* [WHAT YOU NEED TO DO] The lines to copy run from the one containing "Home (123, 39)" to the very end of the records; give them exactly, and only them, without pictures.

* [STORED DATA]
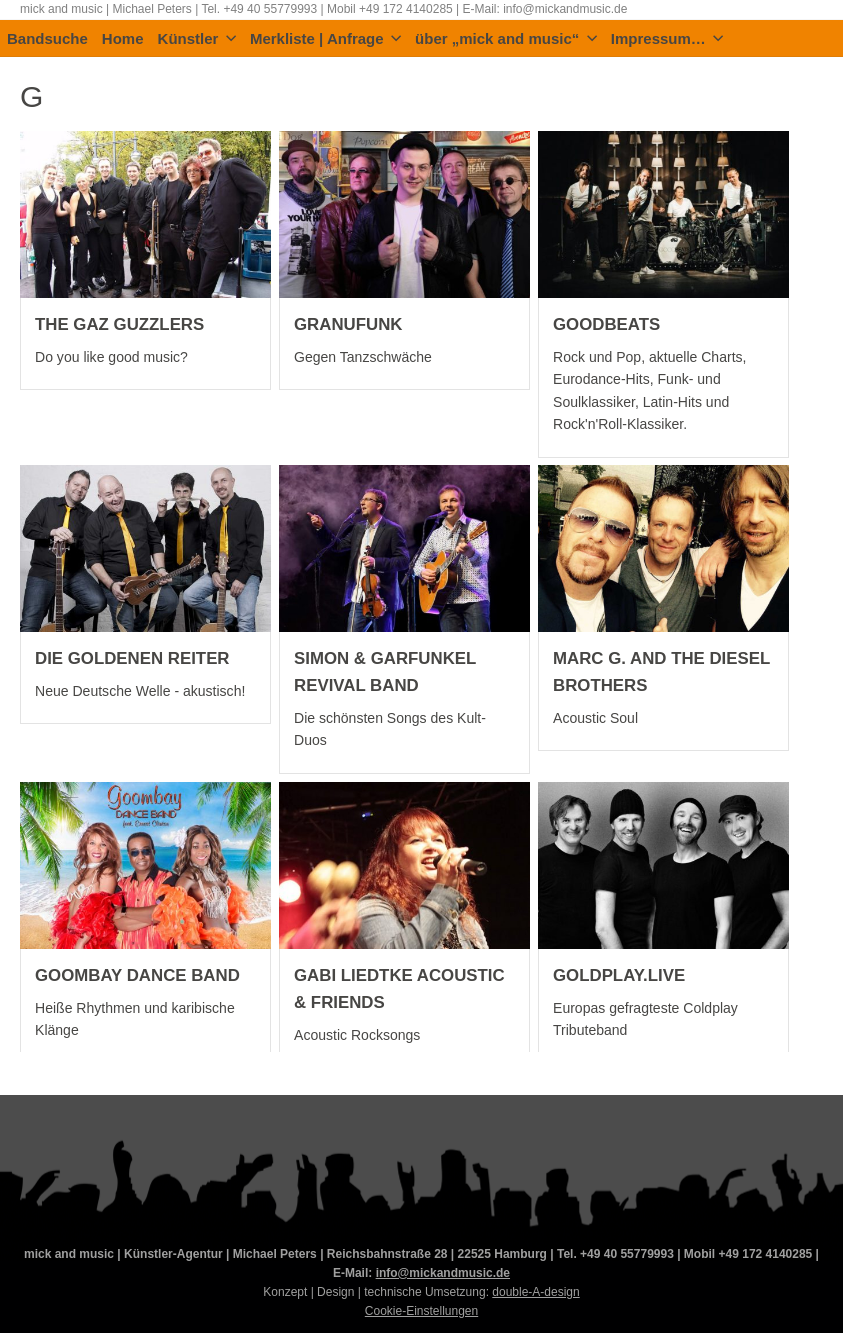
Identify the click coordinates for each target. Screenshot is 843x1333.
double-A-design (535, 1292)
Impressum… (667, 39)
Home (123, 39)
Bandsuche (47, 39)
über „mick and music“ (506, 39)
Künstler (197, 39)
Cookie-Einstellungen (421, 1311)
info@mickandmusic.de (443, 1273)
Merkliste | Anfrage (325, 39)
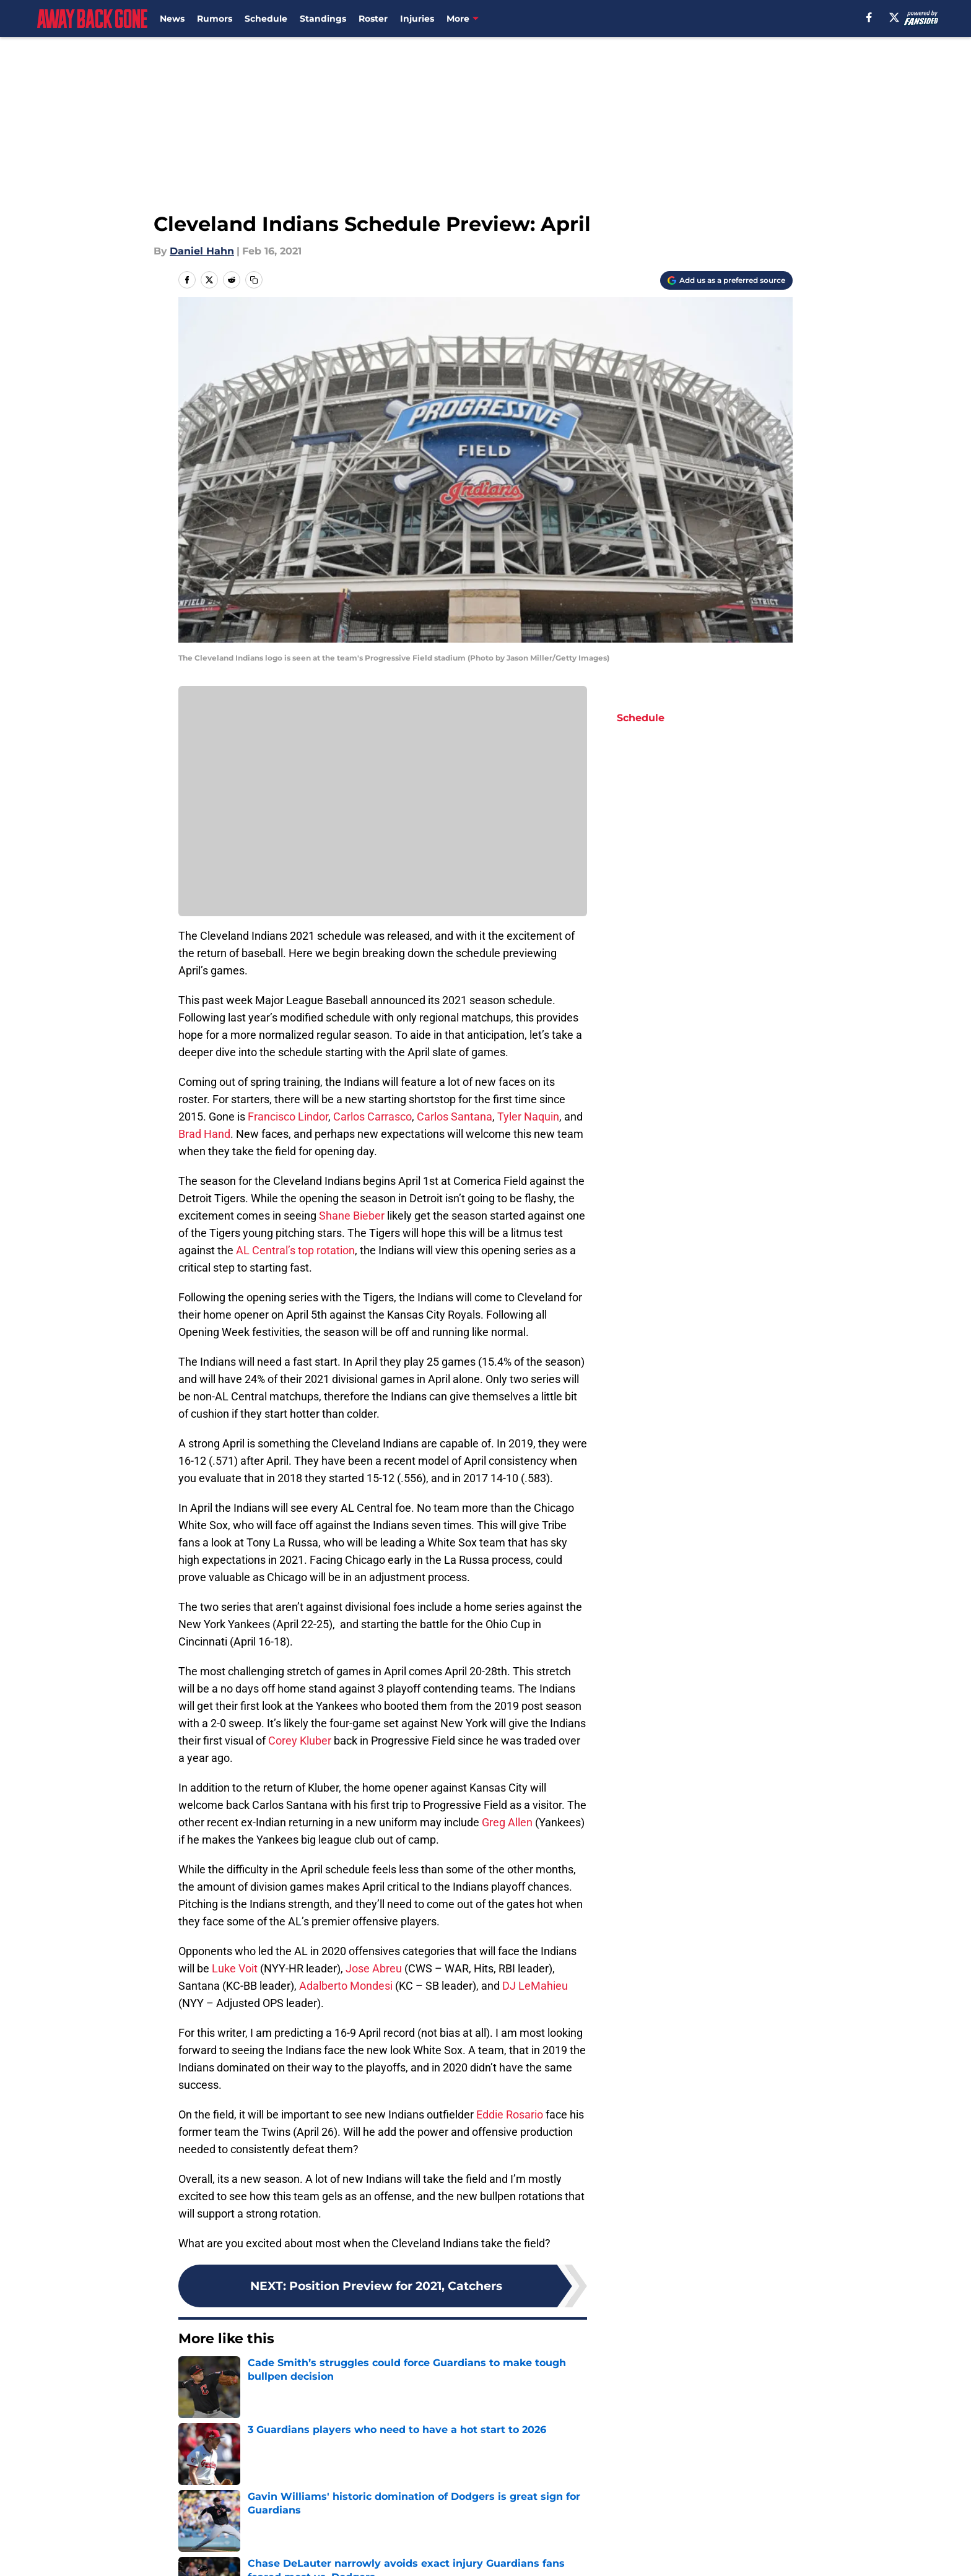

* [REPLY TO THE EXERCISE]
Home (123, 39)
Bandsuche (47, 39)
über „mick and music“ (506, 39)
Künstler (197, 39)
Cookie-Einstellungen (421, 1311)
info@mickandmusic.de (443, 1273)
Merkliste | Anfrage (325, 39)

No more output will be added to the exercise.